What to do =
The stretch wanted below opens at the line containing "ご注文日によって発送日が異なりますのでご了承くださ" and closes at the line containing "les arts martiaux". Please return it exactly, with no other lines.

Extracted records

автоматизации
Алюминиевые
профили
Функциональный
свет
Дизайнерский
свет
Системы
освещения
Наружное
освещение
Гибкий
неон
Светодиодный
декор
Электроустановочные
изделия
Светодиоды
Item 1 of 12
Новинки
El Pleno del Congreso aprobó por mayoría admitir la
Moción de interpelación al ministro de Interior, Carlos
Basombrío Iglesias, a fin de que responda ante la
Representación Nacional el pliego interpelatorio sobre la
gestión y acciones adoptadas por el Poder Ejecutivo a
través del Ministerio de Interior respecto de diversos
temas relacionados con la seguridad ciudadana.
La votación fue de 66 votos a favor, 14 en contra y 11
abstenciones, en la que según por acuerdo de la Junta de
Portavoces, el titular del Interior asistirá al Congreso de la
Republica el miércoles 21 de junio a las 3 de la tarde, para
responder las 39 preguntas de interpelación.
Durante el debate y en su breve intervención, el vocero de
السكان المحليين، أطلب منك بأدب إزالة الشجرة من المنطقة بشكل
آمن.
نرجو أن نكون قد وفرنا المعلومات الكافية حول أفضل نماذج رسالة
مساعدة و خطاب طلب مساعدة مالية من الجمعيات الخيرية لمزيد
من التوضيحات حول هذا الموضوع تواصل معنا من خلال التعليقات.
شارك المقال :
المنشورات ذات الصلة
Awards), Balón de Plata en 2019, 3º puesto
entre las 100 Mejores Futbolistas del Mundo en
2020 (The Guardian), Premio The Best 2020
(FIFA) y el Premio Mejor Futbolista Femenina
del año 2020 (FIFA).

--

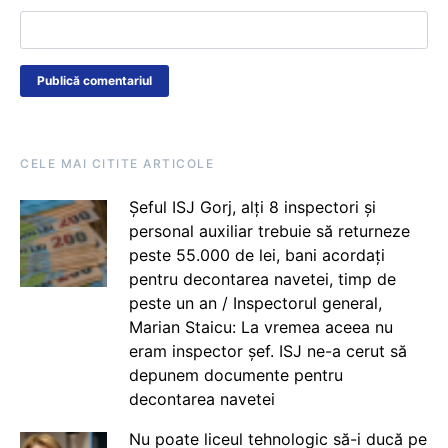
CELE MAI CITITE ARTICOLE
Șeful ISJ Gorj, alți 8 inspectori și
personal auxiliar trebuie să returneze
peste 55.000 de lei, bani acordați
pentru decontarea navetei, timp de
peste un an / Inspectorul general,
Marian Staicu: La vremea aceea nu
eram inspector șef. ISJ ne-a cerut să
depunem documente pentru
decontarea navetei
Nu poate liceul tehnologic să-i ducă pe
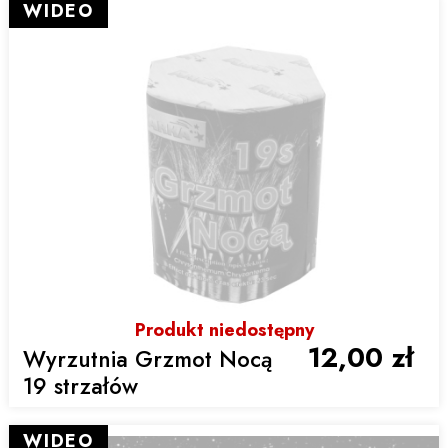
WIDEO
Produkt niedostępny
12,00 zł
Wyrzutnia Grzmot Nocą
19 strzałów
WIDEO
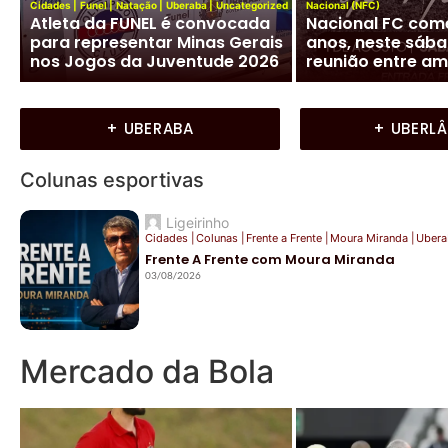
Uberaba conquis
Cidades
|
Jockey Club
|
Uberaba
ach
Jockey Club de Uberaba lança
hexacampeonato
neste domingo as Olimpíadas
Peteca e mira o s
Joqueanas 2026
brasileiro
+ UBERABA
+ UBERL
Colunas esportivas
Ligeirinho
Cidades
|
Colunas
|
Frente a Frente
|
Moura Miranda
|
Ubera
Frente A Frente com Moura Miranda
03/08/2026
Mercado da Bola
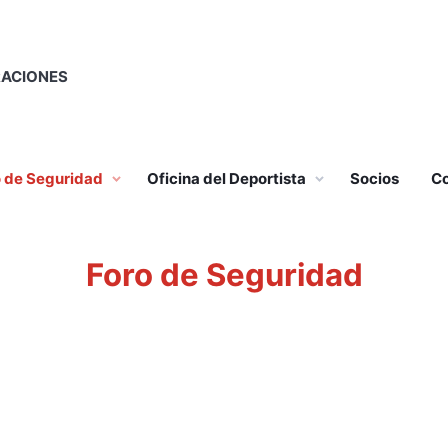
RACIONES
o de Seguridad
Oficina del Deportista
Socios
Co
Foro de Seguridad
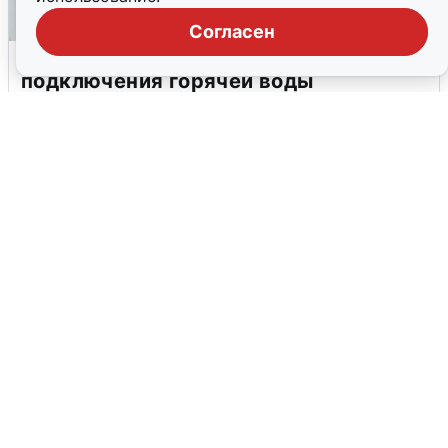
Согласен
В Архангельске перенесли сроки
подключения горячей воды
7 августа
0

* * *

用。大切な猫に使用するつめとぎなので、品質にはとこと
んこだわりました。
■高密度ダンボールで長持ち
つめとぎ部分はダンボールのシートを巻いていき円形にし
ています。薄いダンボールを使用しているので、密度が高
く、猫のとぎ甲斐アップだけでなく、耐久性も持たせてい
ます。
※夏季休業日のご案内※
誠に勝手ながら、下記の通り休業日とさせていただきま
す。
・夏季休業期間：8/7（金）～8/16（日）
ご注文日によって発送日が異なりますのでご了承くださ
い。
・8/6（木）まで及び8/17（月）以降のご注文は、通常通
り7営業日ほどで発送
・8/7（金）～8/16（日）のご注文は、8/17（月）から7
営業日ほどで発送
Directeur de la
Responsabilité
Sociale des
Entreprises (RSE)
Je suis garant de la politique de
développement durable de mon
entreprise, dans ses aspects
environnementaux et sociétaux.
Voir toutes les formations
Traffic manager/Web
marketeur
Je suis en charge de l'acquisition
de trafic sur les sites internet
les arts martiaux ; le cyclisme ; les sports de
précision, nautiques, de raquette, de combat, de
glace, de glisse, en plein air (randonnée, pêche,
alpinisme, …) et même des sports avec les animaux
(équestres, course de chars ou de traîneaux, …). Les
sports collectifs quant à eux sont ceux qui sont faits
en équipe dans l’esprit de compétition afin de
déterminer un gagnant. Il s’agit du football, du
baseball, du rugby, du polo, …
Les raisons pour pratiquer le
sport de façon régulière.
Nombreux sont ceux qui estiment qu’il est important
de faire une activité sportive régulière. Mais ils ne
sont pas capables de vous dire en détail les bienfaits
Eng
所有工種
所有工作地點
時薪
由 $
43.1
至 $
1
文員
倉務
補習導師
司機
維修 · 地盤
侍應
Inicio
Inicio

Task result =
ご注文日によって発送日が異なりますのでご了承くださ
い。
・8/6（木）まで及び8/17（月）以降のご注文は、通常通
り7営業日ほどで発送
・8/7（金）～8/16（日）のご注文は、8/17（月）から7
営業日ほどで発送
Directeur de la
Responsabilité
Sociale des
Entreprises (RSE)
Je suis garant de la politique de
développement durable de mon
entreprise, dans ses aspects
environnementaux et sociétaux.
Voir toutes les formations
Traffic manager/Web
marketeur
Je suis en charge de l'acquisition
de trafic sur les sites internet
les arts martiaux ; le cyclisme ; les sports de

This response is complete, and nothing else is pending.